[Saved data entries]
##########

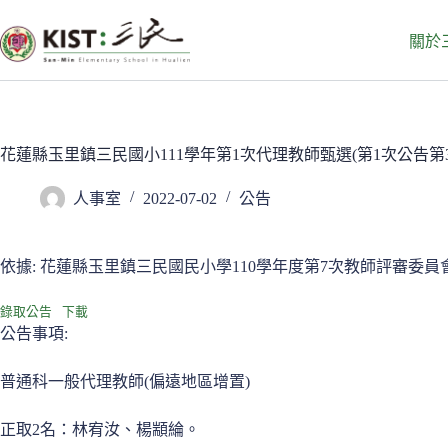
跳
至
關於
主
要
內
容
花蓮縣玉里鎮三民國小111學年第1次代理教師甄選(第1次公告第
人事室
2022-07-02
公告
依據: 花蓮縣玉里鎮三民國民小學110學年度第7次教師評審委
錄取公告
下載
公告事項:
普通科一般代理教師(偏遠地區增置)
正取2名：林宥汝、楊顓綸。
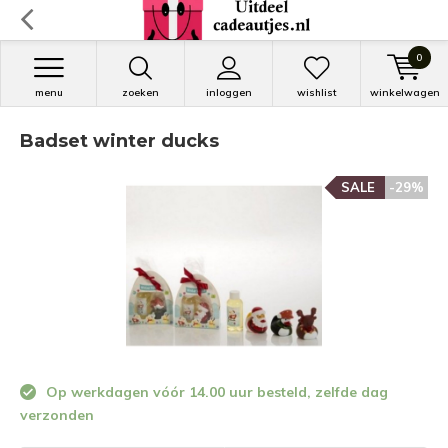
0
menu
zoeken
inloggen
wishlist
winkelwagen
Badset winter ducks
SALE
-29%
Op werkdagen vóór 14.00 uur besteld, zelfde dag
verzonden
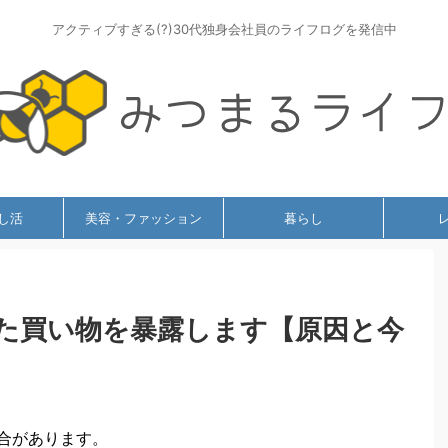
アクティブすぎる(?)30代独身会社員のライフログを発信中
し活
美容・ファッション
暮らし
た買い物を暴露します【原因と今
合があります。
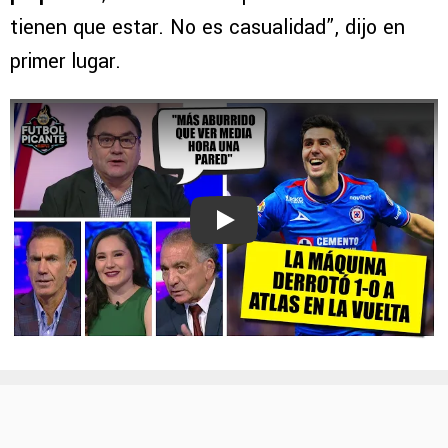
tienen que estar. No es casualidad”, dijo en
primer lugar.
Play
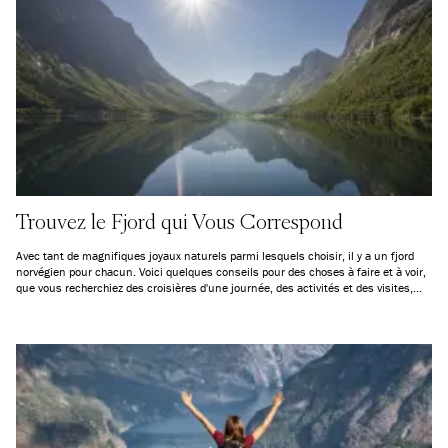
Trouvez le Fjord qui Vous Correspond
Avec tant de magnifiques joyaux naturels parmi lesquels choisir, il y a un fjord
norvégien pour chacun. Voici quelques conseils pour des choses à faire et à voir,
que vous recherchiez des croisières d'une journée, des activités et des visites,
une aventure extrême, ou simplement la paix et la tranquillité.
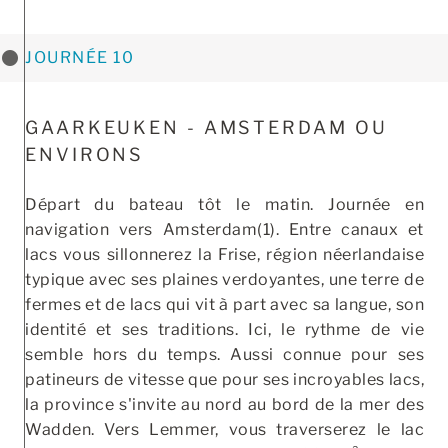
JOURNÉE 10
GAARKEUKEN - AMSTERDAM OU
ENVIRONS
Départ du bateau tôt le matin. Journée en
navigation vers Amsterdam(1). Entre canaux et
lacs vous sillonnerez la Frise, région néerlandaise
typique avec ses plaines verdoyantes, une terre de
fermes et de lacs qui vit à part avec sa langue, son
identité et ses traditions. Ici, le rythme de vie
semble hors du temps. Aussi connue pour ses
patineurs de vitesse que pour ses incroyables lacs,
la province s'invite au nord au bord de la mer des
Wadden. Vers Lemmer, vous traverserez le lac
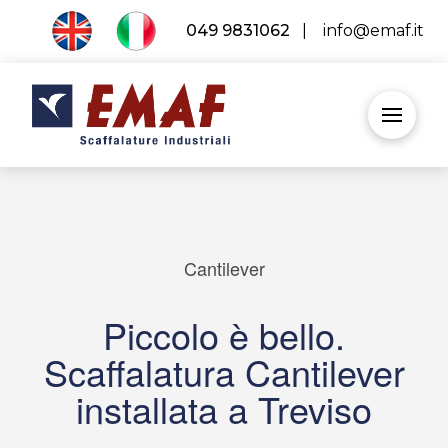
049 9831062
|
info@emaf.it
Cantilever
Piccolo è bello.
Scaffalatura Cantilever
installata a Treviso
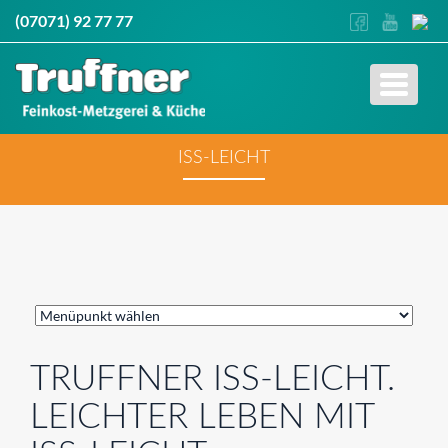
(07071) 92 77 77
Toggle
navigati
ISS-LEICHT
TRUFFNER ISS-LEICHT.
LEICHTER LEBEN MIT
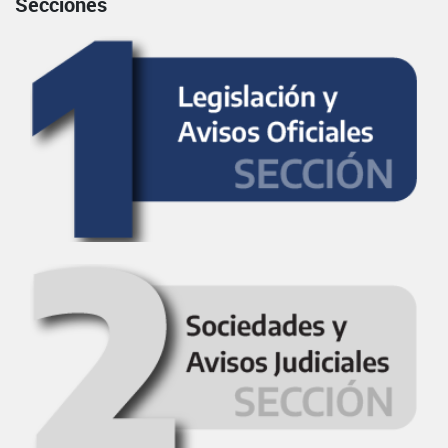
Secciones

##########

Every entry is to be transcribed exactly, but the pictures are to be left out.

跳
至
關於
主
要
內
容
花蓮縣玉里鎮三民國小111學年第1次代理教師甄選(第1次公告第
人事室
2022-07-02
公告
依據: 花蓮縣玉里鎮三民國民小學110學年度第7次教師評審委
錄取公告
下載
公告事項:
普通科一般代理教師(偏遠地區增置)
正取2名：林宥汝、楊顓綸。
0
menu
zoeken
inloggen
wishlist
winkelwagen
Badset winter ducks
SALE
-29%
Op werkdagen vóór 14.00 uur besteld, zelfde dag
verzonden
アクティブすぎる(?)30代独身会社員のライフログを発信中
し活
美容・ファッション
暮らし
た買い物を暴露します【原因と今
合があります。
tienen que estar. No es casualidad”, dijo en
primer lugar.
Play
Trouvez le Fjord qui Vous Correspond
Avec tant de magnifiques joyaux naturels parmi lesquels choisir, il y a un fjord
norvégien pour chacun. Voici quelques conseils pour des choses à faire et à voir,
que vous recherchiez des croisières d'une journée, des activités et des visites,
une aventure extrême, ou simplement la paix et la tranquillité.
JOURNÉE 10
GAARKEUKEN - AMSTERDAM OU
ENVIRONS
Départ du bateau tôt le matin. Journée en
navigation vers Amsterdam(1). Entre canaux et
lacs vous sillonnerez la Frise, région néerlandaise
typique avec ses plaines verdoyantes, une terre de
fermes et de lacs qui vit à part avec sa langue, son
identité et ses traditions. Ici, le rythme de vie
semble hors du temps. Aussi connue pour ses
patineurs de vitesse que pour ses incroyables lacs,
la province s'invite au nord au bord de la mer des
Wadden. Vers Lemmer, vous traverserez le lac
049 9831062
|
info@emaf.it
Cantilever
Piccolo è bello.
Scaffalatura Cantilever
installata a Treviso
(07071) 92 77 77
Toggle
navigati
ISS-LEICHT
TRUFFNER ISS-LEICHT.
LEICHTER LEBEN MIT
Secciones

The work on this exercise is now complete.